You should give Bulk Barn another chance. I don't know about the Toronto ones but the Burlington and Oakville stores (franchises, I believe the 2 Burlington ones have the same owner) are absolutely spotless and I find everything to be VERY fresh. They have a terrific selection of products! I buy a lot of stuff there and have never had a problem. The yeast is date coded anyhow, so you'd be able to check before buying...


----------



## AquaNeko (Jul 26, 2009)

carmenh said:


> You should give Bulk Barn another chance.

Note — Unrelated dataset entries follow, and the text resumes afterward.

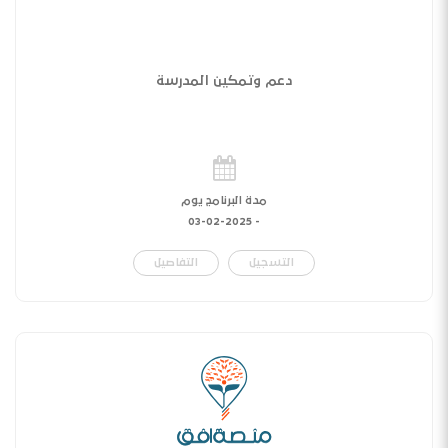
دعم وتمكين المدرسة
مدة البرنامج يوم
03-02-2025
-
التسجيل
التفاصيل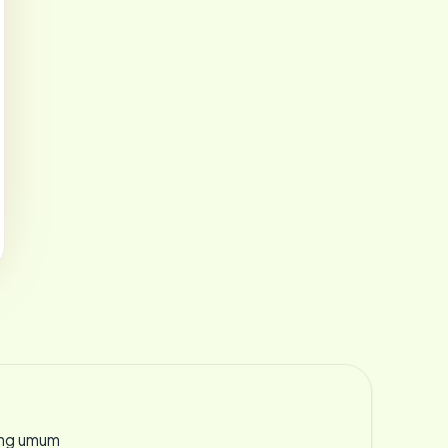
rang umum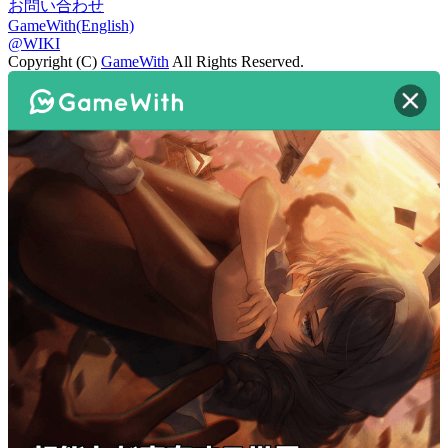
お問い合わせ
GameWith(English)
@WIKI
Copyright (C)
GameWith
All Rights Reserved.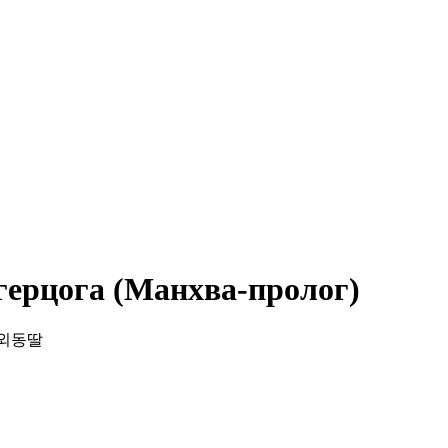
герцога (Манхва-пролог)
공작 외동딸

I don't know about the Toronto ones but the Burlington and Oakville stores (franchises, I believe the 2 Burlington ones have the same owner) are absolutely spotless and I find everything to be VERY fresh. They have a terrific selection of products! I buy a lot of stuff there and have never had a problem. The yeast is date coded anyhow, so you'd be able to check before buying...


Well packaged or sealed container items I would be a little less concerned about but the open bins was what I was referring to the 'fingering' thing. If I'm up in the Burly zone I'll check it out there but yah I guess it's all store and location related to my experiences. I've been to the DixieMall, I think Fairview Mall had one, Scarbrough Town center, and Square One. I know for sure recently I've been tot he Dixie one. Others it has been so long as when I was there it was when I was a kid checking places out.


----------



## carmenh (Dec 20, 2009)

I guarantee you will find the Burlington ones very different from the Dixie mall one...I can only imagine...nuf said...


----------



## characinfan (Dec 24, 2008)

Your flies and worms won't care whether the yeast is "expired" or not. Yeast does not go bad when it expires; it just means that it won't be as powerful because not all of the yeasties will be alive anymore -- so just use more of it!

Any place that sells baking supplies (flour, raisins, etc.) will carry yeast. Fleischmann's brand is just one of many. It doesn't matter what brand you use. You can also, in a pinch, buy pizza dough or sourdough starter or any other thing that has live yeast in it, and use a bit of that to feed your creatures. Or if you've got a brand of unpasteurized beer, you can use that, too!

If you're looking in an Asian store, shoji (?) (sake lees -- used in Japanese cooking) may also work. That's the yeast left over from sake production.

Baking yeast is probably the cheapest option, though.


----------